Siobhan Byrne: Take a break to form new habits
Our fitness expert looks at how making changes in your lifestyle can have positive results
After coming back from our five-day luxury boot camp in Marbella last month, I wondered how focused all of my clients would continue to be in making the changes in their diet and training in order to get the long-term results they really want.
Three days after our return, I was surprised at the difference good advice on nutrition and training can make for someone. Everyone is focused, and, more importantly, they have realised what they have been doing wrong.
This got me thinking about the common mistakes people are making in their day-to-day lives that impede them getting the results they desire.
Habit plays a large role in this but it can be altered. During the boot camp it only took five days to break a lot of habits that people were used to at home, such as reaching for the snacks or sweet things when bored or choosing to relax instead of training.
It is really important to understand that you can break these habits, which are preventing you getting to where you want to be.
Most of us will be shortly jetting away on holidays, or at least taking a break from the daily routine of work, and this is the perfect time for breaking bad habits.
Sun holidays or breaking the norm is a great way to look at new ways of changing your habits, especially when it comes to food, but also training.

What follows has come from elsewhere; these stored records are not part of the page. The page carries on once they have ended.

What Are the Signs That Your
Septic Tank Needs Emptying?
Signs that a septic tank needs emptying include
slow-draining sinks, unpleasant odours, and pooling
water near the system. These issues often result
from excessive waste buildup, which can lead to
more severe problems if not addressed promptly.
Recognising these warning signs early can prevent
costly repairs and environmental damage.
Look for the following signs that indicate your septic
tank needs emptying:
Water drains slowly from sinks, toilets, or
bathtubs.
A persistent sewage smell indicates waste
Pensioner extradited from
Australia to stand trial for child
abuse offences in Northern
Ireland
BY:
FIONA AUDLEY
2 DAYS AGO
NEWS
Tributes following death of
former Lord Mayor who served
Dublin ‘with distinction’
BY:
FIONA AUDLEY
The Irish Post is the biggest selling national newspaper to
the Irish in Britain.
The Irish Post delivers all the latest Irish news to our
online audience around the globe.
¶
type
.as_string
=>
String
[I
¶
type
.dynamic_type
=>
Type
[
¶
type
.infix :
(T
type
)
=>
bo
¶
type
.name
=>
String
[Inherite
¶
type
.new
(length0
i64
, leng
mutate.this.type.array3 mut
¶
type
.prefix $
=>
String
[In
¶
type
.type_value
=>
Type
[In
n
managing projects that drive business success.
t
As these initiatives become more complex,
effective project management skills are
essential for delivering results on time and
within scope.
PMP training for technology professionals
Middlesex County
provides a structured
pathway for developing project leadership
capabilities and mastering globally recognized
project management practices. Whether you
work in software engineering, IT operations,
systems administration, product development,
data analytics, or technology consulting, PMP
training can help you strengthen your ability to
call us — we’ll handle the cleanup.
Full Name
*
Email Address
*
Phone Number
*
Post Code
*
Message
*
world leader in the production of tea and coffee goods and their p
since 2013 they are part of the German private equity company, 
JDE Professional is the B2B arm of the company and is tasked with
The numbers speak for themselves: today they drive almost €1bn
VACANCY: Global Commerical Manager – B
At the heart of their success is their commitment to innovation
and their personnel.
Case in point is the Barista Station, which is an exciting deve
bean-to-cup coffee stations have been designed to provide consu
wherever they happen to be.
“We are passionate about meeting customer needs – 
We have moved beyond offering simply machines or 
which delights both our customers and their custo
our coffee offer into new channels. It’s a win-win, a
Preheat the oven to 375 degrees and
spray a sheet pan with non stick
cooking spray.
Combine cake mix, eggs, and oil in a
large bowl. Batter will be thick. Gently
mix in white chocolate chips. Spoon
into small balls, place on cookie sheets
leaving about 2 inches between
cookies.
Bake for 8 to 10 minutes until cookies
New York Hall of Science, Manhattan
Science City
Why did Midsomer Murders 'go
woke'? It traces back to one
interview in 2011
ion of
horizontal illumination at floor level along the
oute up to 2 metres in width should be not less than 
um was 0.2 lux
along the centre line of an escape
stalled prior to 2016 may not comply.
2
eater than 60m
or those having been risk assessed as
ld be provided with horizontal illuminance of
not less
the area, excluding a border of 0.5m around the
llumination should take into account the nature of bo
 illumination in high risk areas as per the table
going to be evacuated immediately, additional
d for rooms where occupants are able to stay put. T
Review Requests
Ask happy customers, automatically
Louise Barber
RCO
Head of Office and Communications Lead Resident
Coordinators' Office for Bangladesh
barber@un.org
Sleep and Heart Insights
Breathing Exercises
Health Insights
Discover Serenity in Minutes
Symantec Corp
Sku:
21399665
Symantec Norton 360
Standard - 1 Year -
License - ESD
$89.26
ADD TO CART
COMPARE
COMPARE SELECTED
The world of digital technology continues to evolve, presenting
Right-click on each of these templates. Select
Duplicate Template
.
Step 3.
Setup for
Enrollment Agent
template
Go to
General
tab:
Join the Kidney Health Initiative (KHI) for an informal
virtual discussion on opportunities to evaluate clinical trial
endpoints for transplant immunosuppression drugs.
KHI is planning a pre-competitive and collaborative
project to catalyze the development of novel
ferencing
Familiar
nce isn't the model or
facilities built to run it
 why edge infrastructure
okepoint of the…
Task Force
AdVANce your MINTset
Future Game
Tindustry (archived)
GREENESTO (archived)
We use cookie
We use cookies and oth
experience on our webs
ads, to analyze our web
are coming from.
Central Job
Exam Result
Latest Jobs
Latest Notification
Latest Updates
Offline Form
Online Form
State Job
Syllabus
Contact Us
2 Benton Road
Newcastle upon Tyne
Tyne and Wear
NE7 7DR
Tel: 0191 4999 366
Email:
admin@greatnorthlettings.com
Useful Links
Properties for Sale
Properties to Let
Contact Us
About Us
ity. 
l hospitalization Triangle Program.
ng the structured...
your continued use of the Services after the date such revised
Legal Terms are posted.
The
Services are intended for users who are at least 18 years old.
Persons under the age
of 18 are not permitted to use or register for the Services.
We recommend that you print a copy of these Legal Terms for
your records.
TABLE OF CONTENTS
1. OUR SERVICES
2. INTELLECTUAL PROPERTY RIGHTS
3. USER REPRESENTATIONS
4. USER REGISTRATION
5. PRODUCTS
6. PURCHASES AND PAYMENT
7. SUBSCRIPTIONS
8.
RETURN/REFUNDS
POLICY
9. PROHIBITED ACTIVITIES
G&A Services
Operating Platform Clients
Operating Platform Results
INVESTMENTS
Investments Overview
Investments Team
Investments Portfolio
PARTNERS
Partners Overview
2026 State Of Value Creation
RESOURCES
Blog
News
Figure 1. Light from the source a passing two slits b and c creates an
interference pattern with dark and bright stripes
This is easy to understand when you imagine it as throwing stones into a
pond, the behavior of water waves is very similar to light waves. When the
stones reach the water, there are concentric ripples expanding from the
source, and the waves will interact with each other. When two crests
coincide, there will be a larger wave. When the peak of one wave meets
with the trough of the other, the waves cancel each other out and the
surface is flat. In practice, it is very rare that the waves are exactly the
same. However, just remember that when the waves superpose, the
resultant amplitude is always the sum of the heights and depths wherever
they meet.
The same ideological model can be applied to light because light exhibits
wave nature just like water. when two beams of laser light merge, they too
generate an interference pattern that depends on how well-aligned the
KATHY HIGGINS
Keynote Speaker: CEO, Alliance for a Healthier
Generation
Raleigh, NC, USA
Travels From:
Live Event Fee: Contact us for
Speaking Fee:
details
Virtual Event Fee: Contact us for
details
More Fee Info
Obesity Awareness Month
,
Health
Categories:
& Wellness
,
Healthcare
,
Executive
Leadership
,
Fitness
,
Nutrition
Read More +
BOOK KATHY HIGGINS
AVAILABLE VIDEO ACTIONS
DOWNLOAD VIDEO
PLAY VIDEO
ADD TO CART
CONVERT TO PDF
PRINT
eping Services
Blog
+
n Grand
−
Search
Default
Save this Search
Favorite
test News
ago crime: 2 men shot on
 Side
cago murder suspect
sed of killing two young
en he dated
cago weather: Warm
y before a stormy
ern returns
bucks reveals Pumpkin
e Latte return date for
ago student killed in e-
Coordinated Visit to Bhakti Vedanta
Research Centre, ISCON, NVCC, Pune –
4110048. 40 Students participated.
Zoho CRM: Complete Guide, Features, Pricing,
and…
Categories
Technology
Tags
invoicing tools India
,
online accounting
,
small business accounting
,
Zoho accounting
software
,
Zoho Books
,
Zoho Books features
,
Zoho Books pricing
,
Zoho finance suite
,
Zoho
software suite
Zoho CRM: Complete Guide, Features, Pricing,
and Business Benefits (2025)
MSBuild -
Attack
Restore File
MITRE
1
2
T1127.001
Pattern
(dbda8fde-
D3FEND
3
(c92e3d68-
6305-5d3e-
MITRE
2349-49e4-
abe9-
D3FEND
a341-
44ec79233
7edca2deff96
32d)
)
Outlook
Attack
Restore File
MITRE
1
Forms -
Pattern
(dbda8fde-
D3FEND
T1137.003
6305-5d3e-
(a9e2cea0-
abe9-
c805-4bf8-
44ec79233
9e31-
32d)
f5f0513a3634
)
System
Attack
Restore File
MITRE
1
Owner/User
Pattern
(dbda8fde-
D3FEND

Use holidays to train more than you might normally, especially if you struggle to get sessions in at home. The same can be said for food - use holidays to eat lighter foods while avoiding pesky calorific sweet treats that you may not crave as much in the sun or when out of your usual routine.
The bottom line is - if you break your bad habits for a short while it can easily become a long-term change with significant results.
Do each exercise 12 times before moving on to the next one. When you have completed each exercise, that is one set. Catch your breath before moving on to the next set, and do three to four sets, three to four times a week
FOCUS ON HOLIDAY TRAINING
These squats are great for working on quads. Don't forget to control the movement downwards so as not to bounce at the end and create unnecessary pressure on the joints.
1/ Stand upright with your arms straight in front at shoulder height.
2/ Lower your body towards the ground, keeping your back straight, while coming on to your toes and lowering your hands down to the sides of the feet. Return to the start position and repeat. Remember to push your hips back and down and not allow your back to lean forward.
Glute kick backs
1/ Start on all fours, with your knees and hands on the floor and your back flat.
2/ Kick one foot up to the ceiling, keeping a 90-degree angle. Lower the foot back down towards the chest and repeat with same leg.
Single leg hip extension
1/ Start by lying mid back on a step or on the floor, with your knees bent and hands by your side.
2/ Raise one leg slightly off the ground and bridge your hips, so your hips and glutes are elevated. Dip your hips down towards the ground and then push back up to bridged position.